Psychology students team up with Leukemia & Lymphoma Society to present ways to 'live well beyond cancer'

by Pamela Young, Published October 05, 2012

When a person develops cancer, their entire world revolves around the illness.  But what happens once a patient completes chemotherapy or radiation?

A program, "Living Well Beyond Cancer: Survivorship Strategies," offered at Eastern Michigan University, tackled the issue of 'what next' when treatment is finished.

More than 130 health care professionals, cancer survivors and their family members attended the event.

"Most programs for cancer survivors focus on medical treatment, so this was brand new," said Jan Miller, patient services manager for the Michigan Chapter of the Leukemia & Lymphoma Society. "Although patients seek tools to manage their lives as survivors after their surgery, chemotherapy or radiation, when it comes to the psycho-social aspects of their lives, they are usually are on their own.

"The physician will say, 'you're back to normal, but what do you do after that, when you are still dealing with lingering effects?"

The psycho-social needs of survivors who have completed treatment are often not fully addressed by their medical caregivers, according to Miller.

To address these needs, the Society collaborated with Flora Hoodin, a licensed clinical psychologist and professor at Eastern Michigan University, along with several EMU clinical psychology graduate students, to reach out to health care professionals and survivors.

Said Hoodin, "This was a unique opportunity for academia to collaborate with an organization that supports cancer patients and their families."

Hoodin's research specializes in psychological factors affecting adjustment, psychological well-being, quality of life and outcomes after bone marrow or stem cell transplants.

After brainstorming with Miller, Hoodin and her graduate students offered to help develop a survivorship conference, which Eastern Michigan University hosted at the Student Center.

During the event, Hoodin and her students presented interactive workshops addressing survivors' psychological and social needs, and made recommendations based on scientific research that would be helpful to both survivors and healthcare providers.

Hoodin opened the conference with a keynote address about putting 'quality' into one's quality of life.  She pointed out that the ideal starting point for survivors would be to look into their hearts to see what is important, and to strive to make cancer a part - not the center - of their lives. She offered techniques to create what she calls "a rich and meaningful 'new normal' life." Attendees also learned strategies to help clarify values and to use their energy for what matters most. 

Jillian Carey, a clinical psychology doctoral student, spoke on how to keep relationships strong. Carey noted that every relationship changes with time, especially when someone is recovering from cancer.  She described practical ways survivors, caregivers and family members could improve communication and support one another.

Bethany Gourley, a clinical psychology doctoral student, offered helpful tips on what patients call "chemobrain."Chemobrain refers to mild cognitive impairments, which may occur when cancer or its treatment affects a person's concentration, thinking and memory.

It's difficult to study, Gourley said, because the changes are subtle and it's not uncommon for everyone, cancer patient or not, to have memory lapses or mental slip-ups.

Gourley offered compensation strategies such as simplifying routines, and explained how to build an action plan to deal effectively with the unique challenges facing survivors with chemobrain.

Annette Richard, a clinical psychology doctoral student, and Stephanie Proudfoot, a clinical psychology master's student, addressed issues surrounding stress and anxiety which can take a toll on bodies.

Richard and Proudfoot demonstrated several relaxation exercises that the audience then practiced. They also instructed participants in mindfulness techniques, such as attending to the present moment and letting go of judgmental thoughts.

Richard and Proudfoot pointed to some scientific evidence that practicing mindfulness can effectively relieve psychological and physiological symptoms of stress, particularly when used regularly. 
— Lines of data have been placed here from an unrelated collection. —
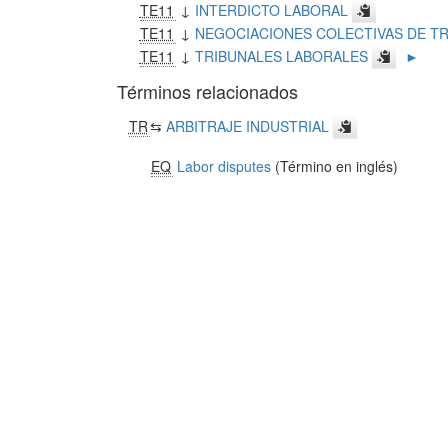
TE11
↓
INTERDICTO LABORAL
TE11
↓
NEGOCIACIONES COLECTIVAS DE T
TE11
↓
TRIBUNALES LABORALES
►
Términos relacionados
TR
⇆
ARBITRAJE INDUSTRIAL
EQ
Labor disputes
(Término en inglés)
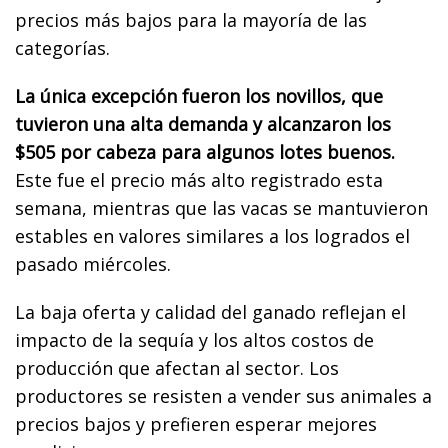
precios más bajos para la mayoría de las
categorías.
La única excepción fueron los novillos, que
tuvieron una alta demanda y alcanzaron los
$505 por cabeza para algunos lotes buenos.
Este fue el precio más alto registrado esta
semana, mientras que las vacas se mantuvieron
estables en valores similares a los logrados el
pasado miércoles.
La baja oferta y calidad del ganado reflejan el
impacto de la sequía y los altos costos de
producción que afectan al sector. Los
productores se resisten a vender sus animales a
precios bajos y prefieren esperar mejores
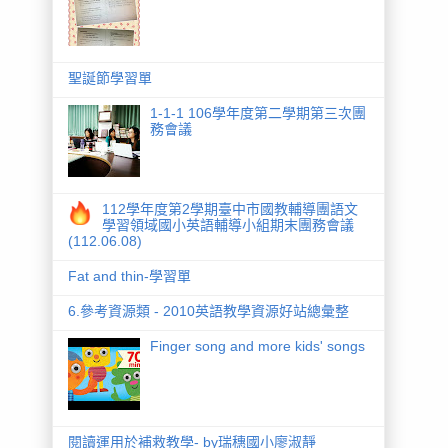
聖誕節學習單
1-1-1 106學年度第二學期第三次團
務會議
112學年度第2學期臺中市國教輔導團語文
學習領域國小英語輔導小組期末團務會議
(112.06.08)
Fat and thin-學習單
6.參考資源類 - 2010英語教學資源好站總彙整
Finger song and more kids' songs
閱讀運用於補救教學- by瑞穗國小廖淑靜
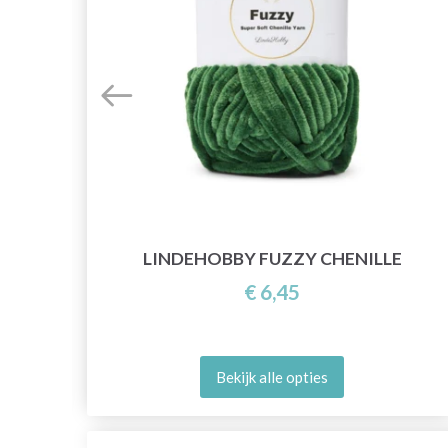
LINDEHOBBY FUZZY CHENILLE
€ 6,45
Bekijk alle opties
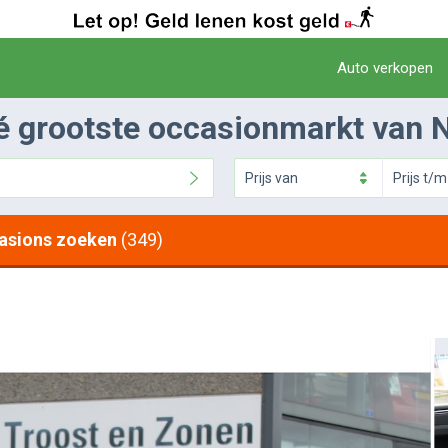
Auto verkopen
é grootste occasionmarkt van 
Prijs
van
Prijs
t/m
asions zoeken
(349)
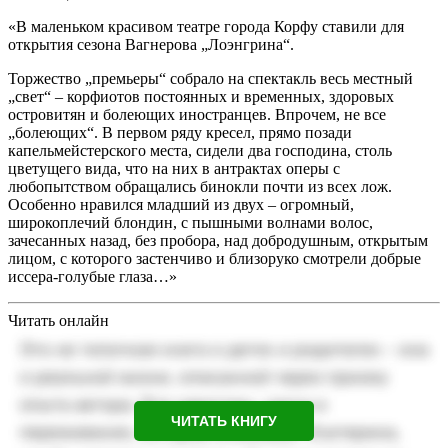
«В маленьком красивом театре города Корфу ставили для
открытия сезона Вагнерова „Лоэнгрина“.
Торжество „премьеры“ собрало на спектакль весь местный
„свет“ – корфиотов постоянных и временных, здоровых
островитян и болеющих иностранцев. Впрочем, не все
„болеющих“. В первом ряду кресел, прямо позади
капельмейстерского места, сидели два господина, столь
цветущего вида, что на них в антрактах оперы с
любопытством обращались бинокли почти из всех лож.
Особенно нравился младший из двух – огромный,
широкоплечий блондин, с пышными волнами волос,
зачесанных назад, без пробора, над добродушным, открытым
лицом, с которого застенчиво и близоруко смотрели добрые
иссера-голубые глаза…»
Читать онлайн
ЧИТАТЬ КНИГУ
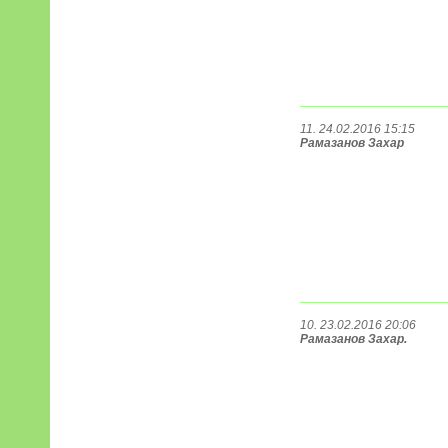
11. 24.02.2016 15:15
Рамазанов Захар
10. 23.02.2016 20:06
Рамазанов Захар.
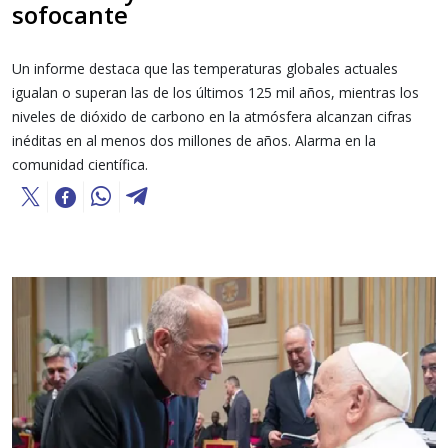
sofocante
Un informe destaca que las temperaturas globales actuales
igualan o superan las de los últimos 125 mil años, mientras los
niveles de dióxido de carbono en la atmósfera alcanzan cifras
inéditas en al menos dos millones de años. Alarma en la
comunidad científica.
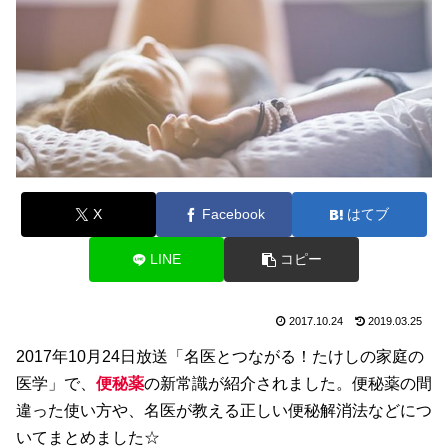
X
Facebook
はてブ
LINE
コピー
2017.10.24
2019.03.25
2017年10月24日放送「名医とつながる！たけしの家庭の
医学」で、
便秘薬
の新常識が紹介されました。便秘薬の間
違った使い方や、名医が教える正しい便秘解消法などにつ
いてまとめました☆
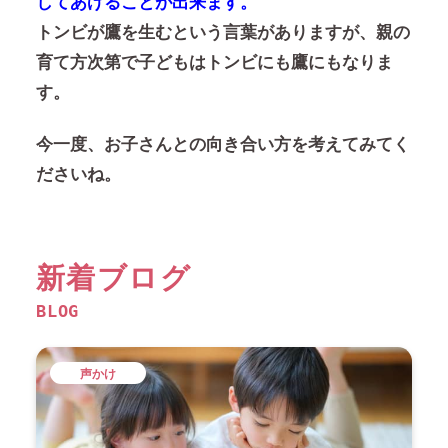
してあげることが出来ます。
トンビが鷹を生むという言葉がありますが、親の
育て方次第で子どもはトンビにも鷹にもなりま
す。
今一度、お子さんとの向き合い方を考えてみてく
ださいね。
新着ブログ
BLOG
声かけ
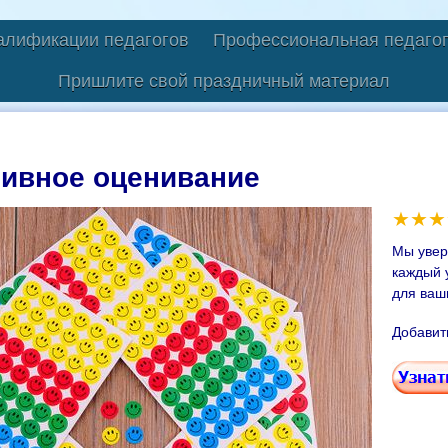
алификации педагогов
Профессиональная педагог
Пришлите свой праздничный материал
тивное оценивание
Мы увер
каждый 
для ваш
Добавит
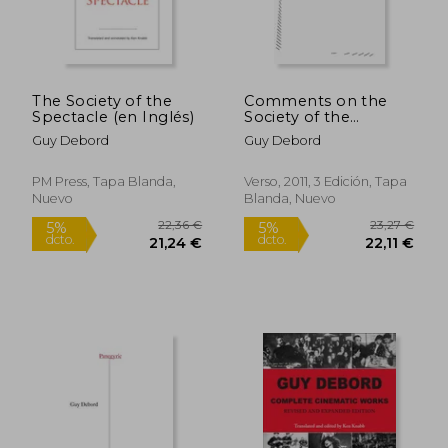
The Society of the
Comments on the
Spectacle (en Inglés)
Society of the
Spectacle (Radical
Guy Debord
Guy Debord
Thinkers) (en Inglés)
PM Press, Tapa Blanda,
Verso, 2011, 3 Edición, Tapa
Nuevo
Blanda, Nuevo
20,48 €
32,60
5%
5%
dcto.
dcto.
19,45 €
30,97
"Both the University and the community benefit by this type of partnering," Hoodin said. "We all learn from one another. An added bonus is this collaboration puts our students on the cutting edge of our profession."

Clinical psychology is now being recognized as a 'health profession' shown to enhance the well-being and even in some cases, the outcomes of medical patients, she added. Its efficacy and cost-effectiveness have led to a new paradigm in which psychologists are being called upon to work in 'integrated care' alongside the medical providers in primary care as well as specialty care settings.

The conference was sponsored by The Michigan Chapter of the Leukemia & Lymphoma Society, Eastern Michigan's psychology department, Genetech BioOncology and the Michigan Society of Hematology and Oncology.